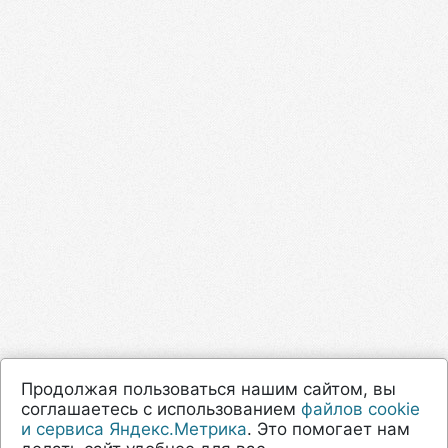
Продолжая пользоваться нашим сайтом, вы
соглашаетесь с использованием
файлов cookie
и сервиса Яндекс.Метрика
. Это помогает нам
________________________________________
Print out the records in full and exactly, dropping every picture.

Expected output:
Продолжая пользоваться нашим сайтом, вы
соглашаетесь с использованием
файлов cookie
и сервиса Яндекс.Метрика
. Это помогает нам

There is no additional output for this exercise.